This task calls for copying each line below that contains "cursor".

═══

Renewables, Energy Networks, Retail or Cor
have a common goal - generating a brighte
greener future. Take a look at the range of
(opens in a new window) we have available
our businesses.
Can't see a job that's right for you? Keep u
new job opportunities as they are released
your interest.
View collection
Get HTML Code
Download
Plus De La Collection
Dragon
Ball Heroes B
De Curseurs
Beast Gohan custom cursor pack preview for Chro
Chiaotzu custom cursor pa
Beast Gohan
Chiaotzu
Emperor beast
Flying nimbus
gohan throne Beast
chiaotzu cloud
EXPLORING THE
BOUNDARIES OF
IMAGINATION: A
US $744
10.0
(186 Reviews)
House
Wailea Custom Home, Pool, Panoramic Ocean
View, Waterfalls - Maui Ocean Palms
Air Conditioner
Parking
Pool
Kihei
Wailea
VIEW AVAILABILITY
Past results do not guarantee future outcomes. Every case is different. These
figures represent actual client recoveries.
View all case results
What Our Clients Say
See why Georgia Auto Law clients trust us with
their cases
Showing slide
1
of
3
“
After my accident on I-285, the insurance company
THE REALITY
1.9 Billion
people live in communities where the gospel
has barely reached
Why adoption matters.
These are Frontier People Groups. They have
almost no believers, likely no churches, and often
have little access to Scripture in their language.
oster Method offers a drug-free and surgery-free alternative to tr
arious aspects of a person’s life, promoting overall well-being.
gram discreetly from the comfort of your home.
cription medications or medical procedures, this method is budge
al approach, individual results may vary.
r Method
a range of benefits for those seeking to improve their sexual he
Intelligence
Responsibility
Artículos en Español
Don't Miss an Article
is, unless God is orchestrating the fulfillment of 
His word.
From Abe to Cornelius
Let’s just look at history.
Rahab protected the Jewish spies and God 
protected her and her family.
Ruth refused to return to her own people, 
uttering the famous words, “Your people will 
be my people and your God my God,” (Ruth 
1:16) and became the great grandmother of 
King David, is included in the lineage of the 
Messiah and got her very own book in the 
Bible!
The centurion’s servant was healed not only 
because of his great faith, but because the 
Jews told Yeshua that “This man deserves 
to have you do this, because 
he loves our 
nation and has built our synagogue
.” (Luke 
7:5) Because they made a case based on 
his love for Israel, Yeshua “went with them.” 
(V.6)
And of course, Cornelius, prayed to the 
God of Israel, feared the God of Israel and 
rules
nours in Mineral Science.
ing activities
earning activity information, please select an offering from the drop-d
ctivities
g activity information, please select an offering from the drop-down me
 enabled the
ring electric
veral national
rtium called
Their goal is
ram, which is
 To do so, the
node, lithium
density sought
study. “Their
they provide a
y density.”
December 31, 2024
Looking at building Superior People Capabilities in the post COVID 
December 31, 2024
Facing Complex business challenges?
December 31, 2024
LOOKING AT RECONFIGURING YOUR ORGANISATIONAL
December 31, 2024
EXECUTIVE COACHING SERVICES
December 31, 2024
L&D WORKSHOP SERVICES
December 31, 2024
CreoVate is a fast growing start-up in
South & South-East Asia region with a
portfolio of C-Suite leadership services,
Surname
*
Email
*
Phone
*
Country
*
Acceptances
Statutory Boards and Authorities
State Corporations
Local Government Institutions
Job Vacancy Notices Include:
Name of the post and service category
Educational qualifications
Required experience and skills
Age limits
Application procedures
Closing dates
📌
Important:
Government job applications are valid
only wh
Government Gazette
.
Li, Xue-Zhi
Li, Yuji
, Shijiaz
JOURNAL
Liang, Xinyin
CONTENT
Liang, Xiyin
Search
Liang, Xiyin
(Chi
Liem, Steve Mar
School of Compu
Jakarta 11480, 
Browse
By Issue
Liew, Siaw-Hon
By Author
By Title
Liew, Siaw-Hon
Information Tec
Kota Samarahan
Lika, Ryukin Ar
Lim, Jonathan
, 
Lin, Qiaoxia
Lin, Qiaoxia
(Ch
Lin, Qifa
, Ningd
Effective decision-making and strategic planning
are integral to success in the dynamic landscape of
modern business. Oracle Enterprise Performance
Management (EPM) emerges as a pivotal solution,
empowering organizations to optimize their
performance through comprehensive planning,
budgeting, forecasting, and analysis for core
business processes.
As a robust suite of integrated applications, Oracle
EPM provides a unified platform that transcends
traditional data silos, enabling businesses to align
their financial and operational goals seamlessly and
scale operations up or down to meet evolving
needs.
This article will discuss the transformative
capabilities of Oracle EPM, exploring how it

═══

• **Task answer**
Beast Gohan custom cursor pack preview for Chro
Chiaotzu custom cursor pa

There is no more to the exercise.